Gözel also owns Greentech. Established in 2011, GreenTech specializes in the cultivation of vegetables and seedlings within modern greenhouse conditions. Company is one of the largest tomato production facilities in Azerbaijan, managing 70 hectares of cultivated land. Over the years, GreenTech has expanded its operations through subsidiary companies.

One of the Gözel's enterprises, Agrovita focuses on the distribution and trade of agricultural products in Azerbaijan and Uzbekistan. "Agrovita" LLC has been operating since 2015 to support the development strategy of agriculture in Azerbaijan. The company engaged in the sale of seeds, fertilizers, biological control products, pesticides, and greenhouse supplies.

Gözel established Gozal Tabiat LLC Gözel introduced the Azerbaijan Seed Company, the country's first commercial vegetable seed breeding company, operating breeding stations in Spain, Turkey, Uzbekistan, and Azerbaijan.

Tahir Gözel is the founder of Proxima Tech Solutions, a company known for providing telecommunications and IT infrastructure services. Proxima Tech Solutions is focusing on digital transformation and supporting the technological infrastructure.
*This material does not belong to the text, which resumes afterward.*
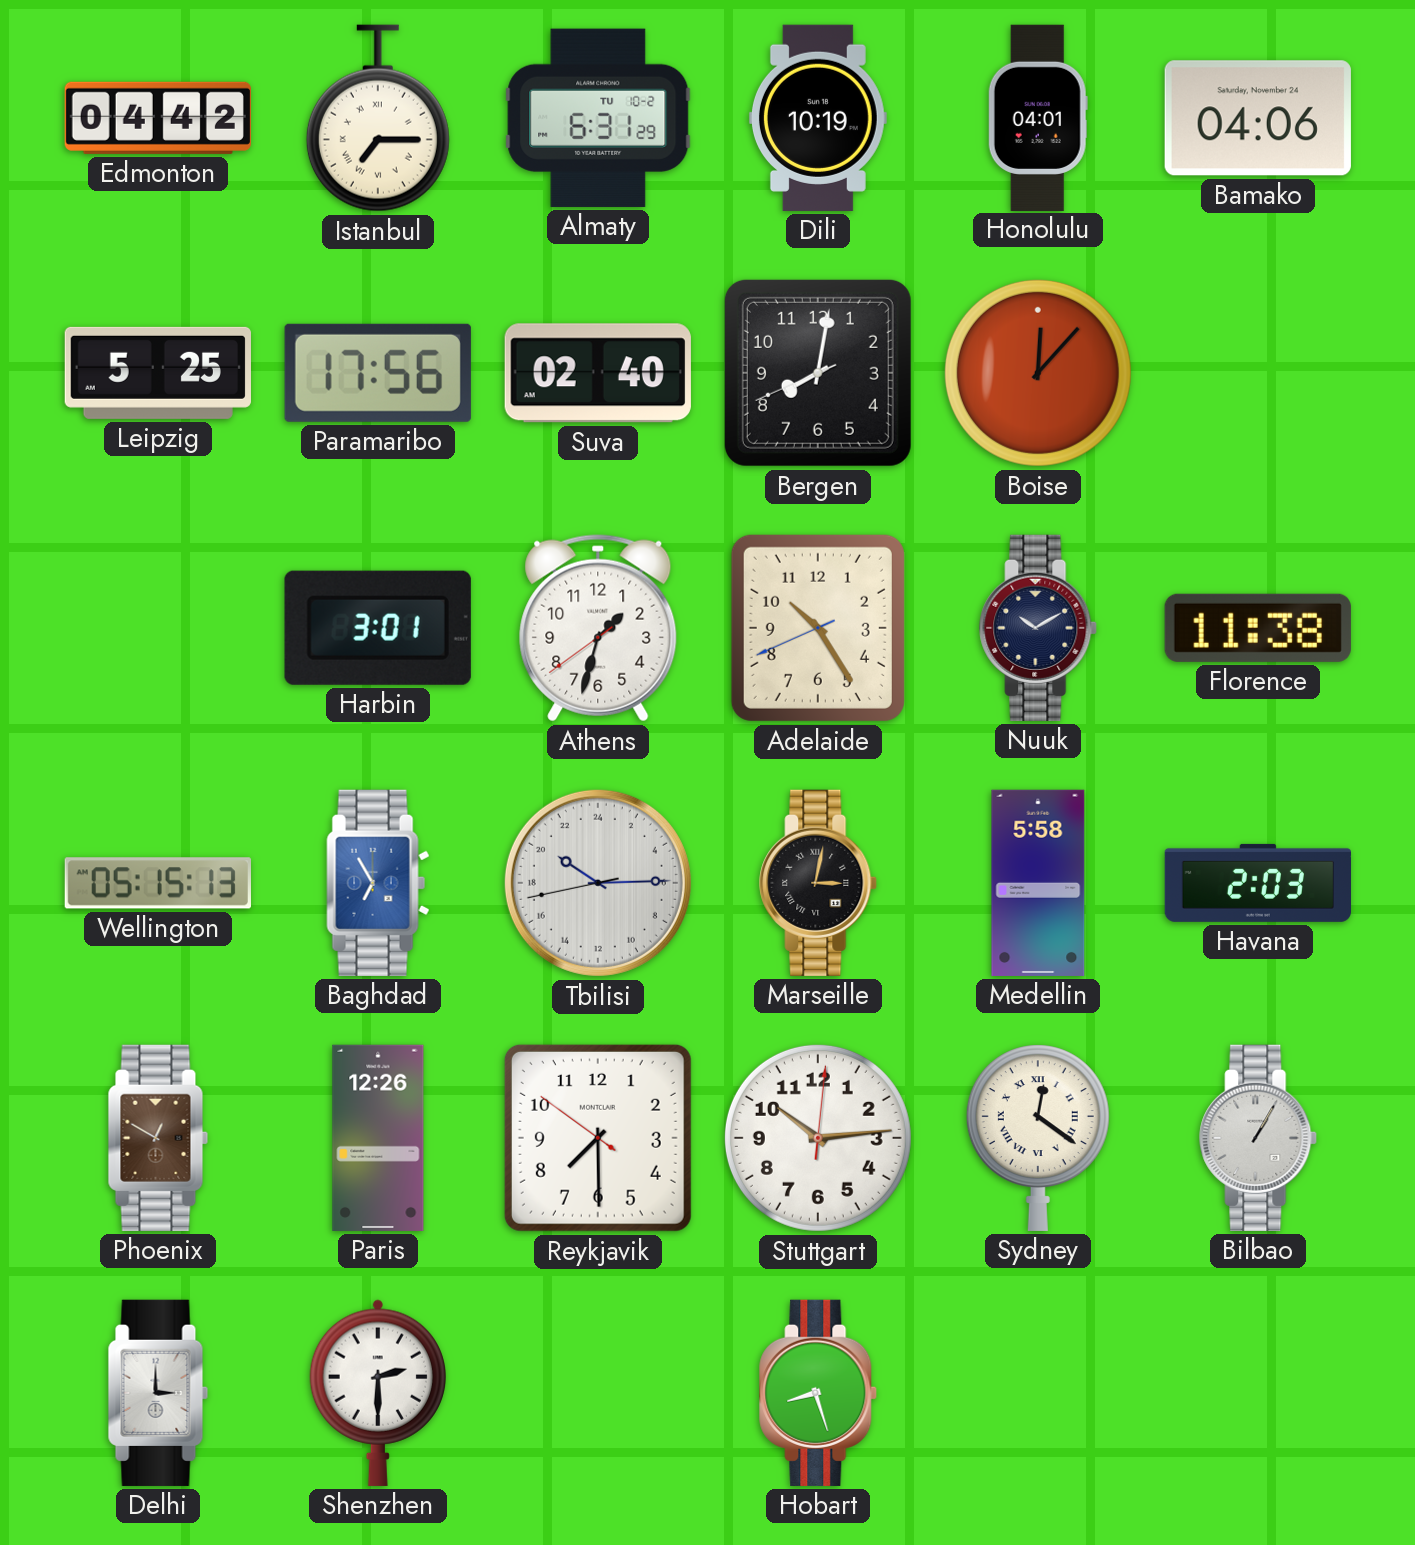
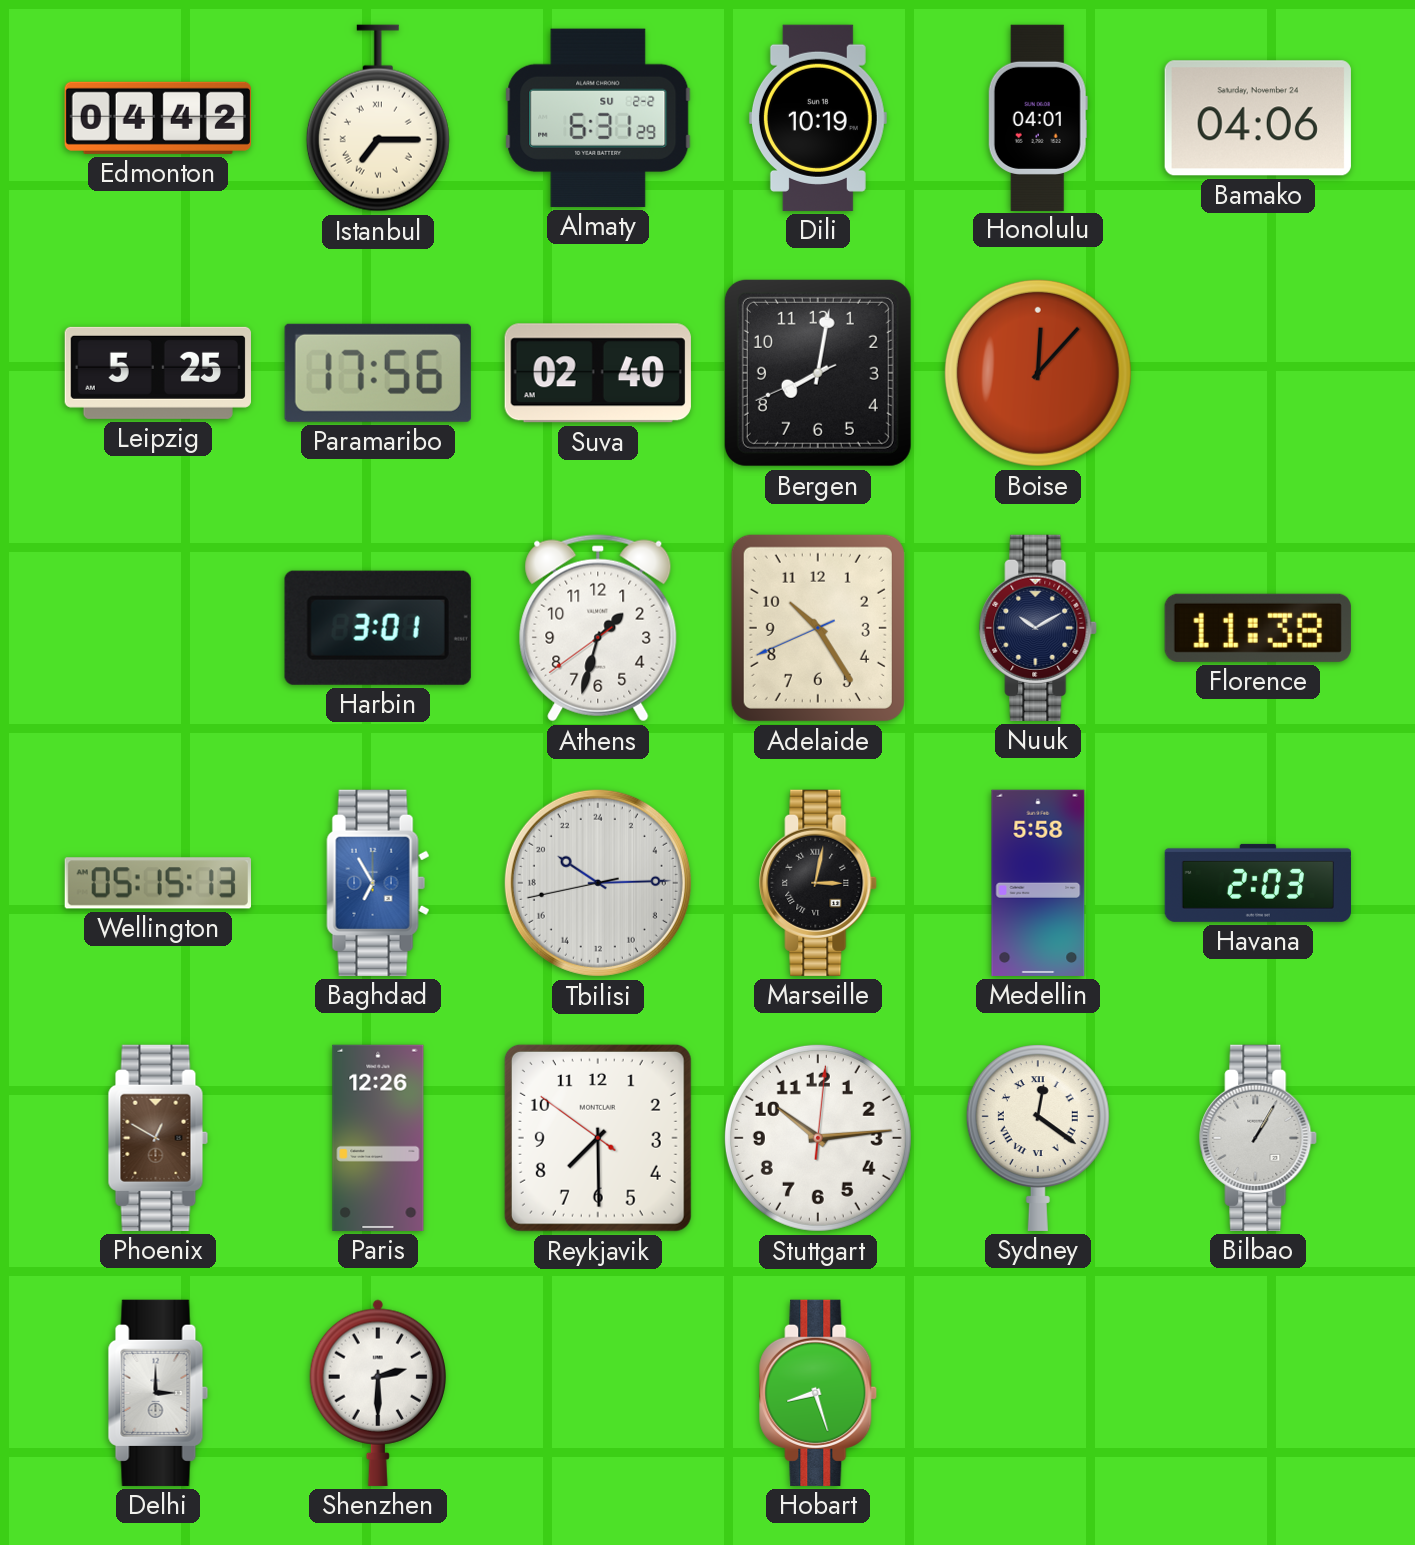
Almaty date: TU 10-2 -> SU 2-2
Tahir Gözel is also the founder of the Tusi-Bohm Planetarium in Park Bulvar, Baku, where he introduced the first new-generation 4K planetarium in the Caucasus.

== Middle Corridor ==
Tahir Gözel supports the Middle Corridor, a key trade route connecting Europe and Asia via Central Asia and the Caucasus. TGID initiated “Path to Net Zero for the Middle Corridor” act.

== Philosophical interests ==
Gözel's philosophical influences include figures like Jiddu Krishnamurti, David Bohm, and the Azerbaijani philosopher and poet Imadaddin Nasimi. Additionally, he is influenced by Pierre Teilhard de Chardin’s concept of the noosphere, which emphasizes the evolution of human consciousness towards unity.
Gözel is a thinker and a philosopher interested in the fields of the philosophy of mind and science, as well as in the philosophy of nature of Chardin and Thomas Berry and the movement toward ecological consciousness.